### WHAT YOU HAVE TO DO:
Your answer must be the full listing below, repeated exactly, with no pictures in it.

### DATA TO PROCESS:
══════

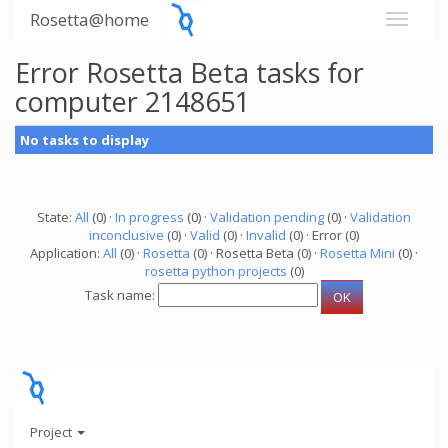
Rosetta@home
Error Rosetta Beta tasks for
computer 2148651
No tasks to display
State:
All
(0) ·
In progress
(0) ·
Validation pending
(0) ·
Validation
inconclusive
(0) ·
Valid
(0) ·
Invalid
(0) · Error (0)
Application:
All
(0) ·
Rosetta
(0) · Rosetta Beta (0) ·
Rosetta Mini
(0) ·
rosetta python projects
(0)
Task name:
Project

══════

### ANSWER:
Rosetta@home
Error Rosetta Beta tasks for
computer 2148651
No tasks to display
State:
All
(0) ·
In progress
(0) ·
Validation pending
(0) ·
Validation
inconclusive
(0) ·
Valid
(0) ·
Invalid
(0) · Error (0)
Application:
All
(0) ·
Rosetta
(0) · Rosetta Beta (0) ·
Rosetta Mini
(0) ·
rosetta python projects
(0)
Task name:
Project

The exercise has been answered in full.